I continue my quest to better appreciate poetry. This one has the word math in the title. I like math. By transitivity …
Yeah, poetry doesn’t work like that.
Again, I struggle with my attempts to appreciate poetry. Do I simply not appreciate poetry? Is Math for Couples not poetry to be appreciated? There are moments, little lines and turns of phrases that were like the snap of Lego pieces fitting together when I read it, but today, the day afterwards, I couldn’t tell you what any of those lines were. I can tell you the first group of poems has lots to do with thinking about grandmothers; I think a lot of about my grandmother, so that was for me. There were also some poems that were more rhythmic, repeating syllables, mixing syllables up, getting somewhere new (i.e. yatter on page 77); poems like that remind me of playing Bartok on the piano, going back between smooth and choppy, and I like the contrast. But none of the poems rhymed, and I’m realizing that in my louche, uneducated way, I really like rhyming poetry (like A.A. Milne). Like I can say I like certain rhyming poems (say Disobedience by A.A. Milne), but other than a second here and there with the vanishing Lego click moments, I don’t know if I liked the entirety of a poem in Math for Couples. Also, I didn’t dislike one single thing either. I read the poems, I worked on appreciating the poems, but then I got to the end, still as befuddled about good poetry as I ever was.

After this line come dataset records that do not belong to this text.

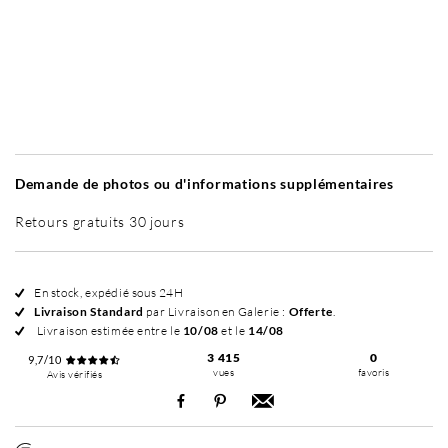
Sans cadre
Simplicité mat
Simplicité mat
Si
+ 35 €
+ 35 €
Demande de photos ou d'informations supplémentaires
Retours gratuits 30 jours
En stock, expédié sous 24H
Livraison Standard
par Livraison en Galerie :
Offerte
.
Livraison estimée entre le
10/08
et le
14/08
3 415
0
9,7/10
vues
favoris
Avis vérifiés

And the eponymous Math for Couples poem: I saw what it was trying to do, but my math-brain shuddered at the lines with 1+1 > 2 and 1+1 <2. Put numbers in and the literal part of my brain takes over. Another poem was in a table though. I thought that was interesting.
Math for Couples by Adele Graf went on sale April 1, 2017.
I received a copy free from Netgalley in exchange for an honest review.